TVMError: CodeGenVM cannot handle this intrinsic now:
Op(relax.ewise_fma)
There's a few operators that don't have FLegalize implementations, and expect to be lowered/pattern-matched out prior to building. Unfortunately, this results in very hard-to-interpret error messages when the lowering reaches the CodeGenVM step.
For the initial error case, it should be fixed as a side effect of https://github.com/apache/tvm/pull/17218, as it adds a check for R.tensor_to_shape in VMBuiltinLower.
I'm baffled. Do we need to explicitly call the ``FuseTIR` transform before compiling any model?
Looking at the specific example, it looks like there are two distinct lv variables in the input.
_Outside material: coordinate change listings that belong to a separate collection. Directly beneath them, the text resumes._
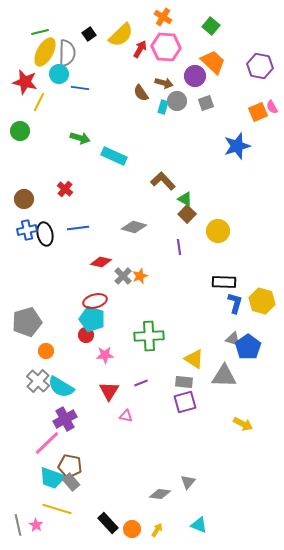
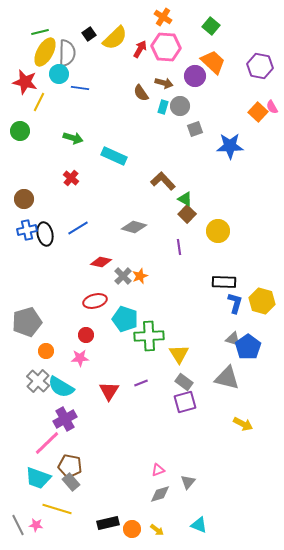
yellow semicircle at (121, 35): moved 6 px left, 3 px down
gray circle at (177, 101): moved 3 px right, 5 px down
gray square at (206, 103): moved 11 px left, 26 px down
orange square at (258, 112): rotated 24 degrees counterclockwise
green arrow at (80, 138): moved 7 px left
blue star at (237, 146): moved 7 px left; rotated 16 degrees clockwise
red cross at (65, 189): moved 6 px right, 11 px up
blue line at (78, 228): rotated 25 degrees counterclockwise
cyan pentagon at (92, 319): moved 33 px right
pink star at (105, 355): moved 25 px left, 3 px down
yellow triangle at (194, 359): moved 15 px left, 5 px up; rotated 25 degrees clockwise
gray triangle at (224, 376): moved 3 px right, 2 px down; rotated 12 degrees clockwise
gray rectangle at (184, 382): rotated 30 degrees clockwise
pink triangle at (126, 416): moved 32 px right, 54 px down; rotated 32 degrees counterclockwise
cyan trapezoid at (52, 478): moved 14 px left
gray diamond at (160, 494): rotated 25 degrees counterclockwise
black rectangle at (108, 523): rotated 60 degrees counterclockwise
gray line at (18, 525): rotated 15 degrees counterclockwise
pink star at (36, 525): rotated 24 degrees counterclockwise
yellow arrow at (157, 530): rotated 96 degrees clockwise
One is produced by R.tensor_to_shape, while the other is produced by R.call_pure_packed("vm.builtin.tensor_to_shape", ...). When FuseTIR is called, it internally performs dead-code elimination to remove any values that are no longer required after fusion, along with any no-longer-used PrimFunc implementations. This has the side effect of removing the call to R.tensor_to_shape(x), as its output is entirely unused.
@Lunderberg Thanks for your PR and explanation. I got it! BTW, the initial test case can run correctly under the given PR #17218!
I supplemented some similar bugs here:
TVMError: CodeGenVM cannot handle this intrinsic now: Op(relax.builtin.stop_lift_params)TVMError: CodeGenVM cannot handle this intrinsic now:Op(relax.permute_dims)TVMError: CodeGenVM cannot handle this intrinsic now:Op(relax.add)TVMError: CodeGenVM cannot handle this intrinsic now:Op(relax.nn.conv2d)TVMError: CodeGenVM cannot handle this intrinsic now:Op(relax.wrap_param)TVMError: CodeGenVM cannot handle this intrinsic now:Op(relax.ewise_fma)TVMError: CodeGenVM cannot handle this intrinsic now:Op(relax.call_tir_with_grad)
I supplemented some similar bugs here:
TVMError: CodeGenVM cannot handle this intrinsic now: Op(relax.builtin.stop_lift_params)TVMError: CodeGenVM cannot handle this intrinsic now:Op(relax.permute_dims)TVMError: CodeGenVM cannot handle this intrinsic now:Op(relax.add)TVMError: CodeGenVM cannot handle this intrinsic now:Op(relax.nn.conv2d)TVMError: CodeGenVM cannot handle this intrinsic now:Op(relax.wrap_param)TVMError: CodeGenVM cannot handle this intrinsic now:Op(relax.ewise_fma)TVMError: CodeGenVM cannot handle this intrinsic now:Op(relax.call_tir_with_grad)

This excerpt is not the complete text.